Bianca Creutz: „Die wirtschaftliche Bedeutung der Kultur- und Kreativwirtschaft muss anerkannt werden“
Foto: © Koroll

Wie haben sich die Einkommen in den kreativen Berufen entwickelt? Wie hoch ist das Jahreseinkommen? Wie sieht's mit der Rente aus? Eine neue Studie will Licht ins Dunkel der wirtschaftlichen und sozialen Lage von Kreativschaffenden bringen – über die Ergebnisse sprachen wir mit Bianca Creutz von Prognos AG, die die Studie mitbetreut hat. 
 

INTERVIEW  Jens Thomas

 

CCB Magazin:Hallo Bianca, seit Jahren gelten die Arbeitsformen von Kultur- und Kreativschaffenden als prekär. Ihr habt eine neue Studie zur wirtschaftlichen und sozialen Lage in den kreativen Berufen herausgegeben.  Gibt es etwas, das bisher noch nicht bekannt war? 

Bianca Creutz: Zunächst einmal gab es bisher keine Studie, die die Lage so umfassend betrachtet hat. Darum haben wir haben für die Studie unterschiedliche Datenquellen miteinander verknüpft. Neben sekundarstatistischen Quellen wie dem Mikrozensus oder der Künstlersozialkasse haben wir auch eine Online-Befragung der Betroffenen durchgeführt. Dazu standen wir im engen Austausch mit Branchenakteur:innen, insbesondere der Branchenverbände. Eine weitere Besonderheit liegt zudem darin, dass wir unsere Ergebnisse nach Teilmärkten der KKW (Kreativ- und Kulturwirtschaft) ausgewertet haben, das gab es meines Wissens bisher so noch nicht.  

CCB Magazin:Wie lauten die Kernergebnisse eurer Studie? 

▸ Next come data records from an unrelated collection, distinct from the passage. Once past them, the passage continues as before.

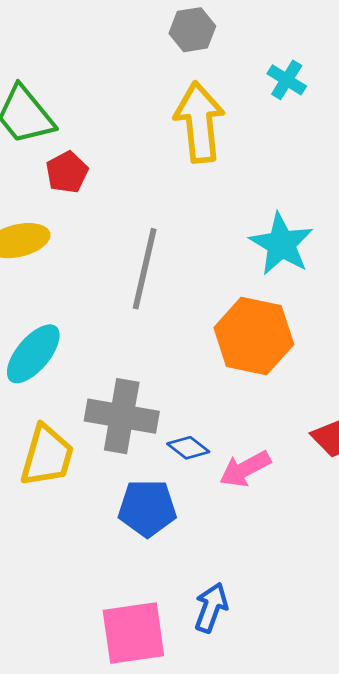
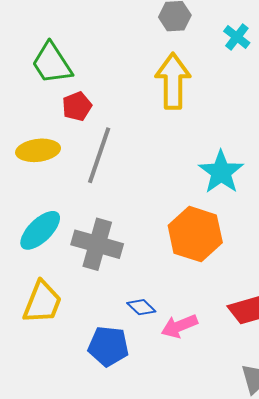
cyan cross: (287, 80) -> (237, 37), moved
gray line: (145, 269) -> (99, 155), moved
gray cross: (122, 416) -> (97, 244), moved

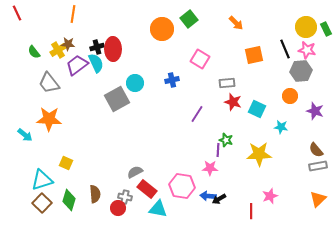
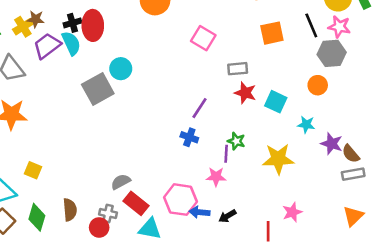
blue cross: (172, 80) -> (189, 137), moved, turned 32
purple star: (315, 111) -> (332, 144), moved
blue arrow: (208, 196) -> (199, 212), moved

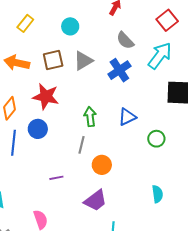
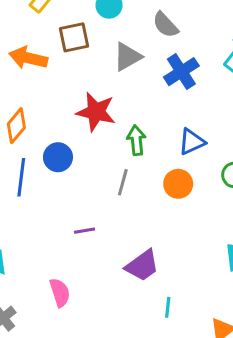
gray semicircle: (125, 40) -> (165, 25), moved
brown square: (53, 60) -> (74, 37), moved
red star: (46, 97) -> (96, 112), moved
orange circle: (102, 165) -> (178, 184), moved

Bianca Creutz:Die Ergebnisse sind, dass das Jahresarbeitseinkommen aus selbständiger Tätigkeit bei den Befragten 18.750 Euro bei Vollzeit-Tätigkeit im Jahr 2023 (Medianwert) beträgt. Zudem herrscht eine heterogene Einkommenssituation vor: Jede vierte soloselbstständige Person in der Kultur- und Kreativbranche verdiente 2022 weniger als 1.000 Euro netto im Monat. Jede fünfte Person hat mehr als 3.000 Euro netto im Geldbeutel. Insgesamt haben Soloselbstständige deutlich häufiger sehr niedrigere Einkommen als Erwerbstätige in Deutschland. Über 60 Prozent der Befragten üben auch mehr als einen Beruf/eine Tätigkeit aus – und nur 25 Prozent der befragten Soloselbständigen bewerten ihre wirtschaftliche Situation als gut oder sehr gut. Die häufig niedrigen Einkommen schlagen sich dann zusätzlich in geringen Rentenerwartungen nieder: Der eigene monatliche Beitrag für die Rentenversicherung liegt im Median bei 148 Euro. 40 Prozent der Befragten haben – neben ihrer meist geringen Rente – keinerlei Rücklagen für das Alter.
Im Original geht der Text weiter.